The results of the present study showed that during the epidemic, nurses lacking emergency public incident training were more likely to experience work interruptions, which reduced work efficiency, than those who had received relevant training. We should therefore prepare for emergencies, reduce the lack of preparedness due to panic and a lack of knowledge, thereby reducing the occurrence of work interruptions and protecting the physical and mental health of medical workers.

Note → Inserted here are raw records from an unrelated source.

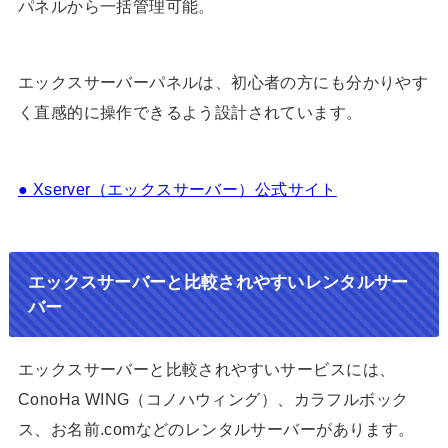
パネルから一括管理可能。
エックスサーバーパネルは、初心者の方にも分かりやす
く直感的に操作できるよう設計されています。
● Xserver（エックスサーバー）公式サイト
エックスサーバーと比較されやすいレンタルサー
バー
エックスサーバーと比較されやすいサービスには、
ConoHa WING（コノハウィング）、カラフルボック
ス、お名前.comなどのレンタルサーバーがあります。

This study had some limitations. The sample size was small, and further study should be performed in multiple centers to verify our results. Owing to the epidemic, the questionnaire was an online survey, and we had pre-designed the range of answers, which limited the respondents’ answers and therefore may have missed more detailed information. The survey parameters of the questionnaire were limited, and more parameters need to be considered in the future.


In the study, the incidence rate of work interruption among nurses in isolation wards was 25%, and many types of negative physiologic experiences occurred. The analysis of the factors influencing work interruption among nurses showed that the working hours for each shift, emergency public event (treatment) training, and negative physiologic experiences were independent factors for nurses’ work interruptions. Therefore, the education of nurses in relevant knowledge and practical training should be increased before they participate in the treatment of such public incidents, and the working hours of each shift should be reasonably arranged to strengthen the monitoring of negative physiologic experiences and reduce work interruptions.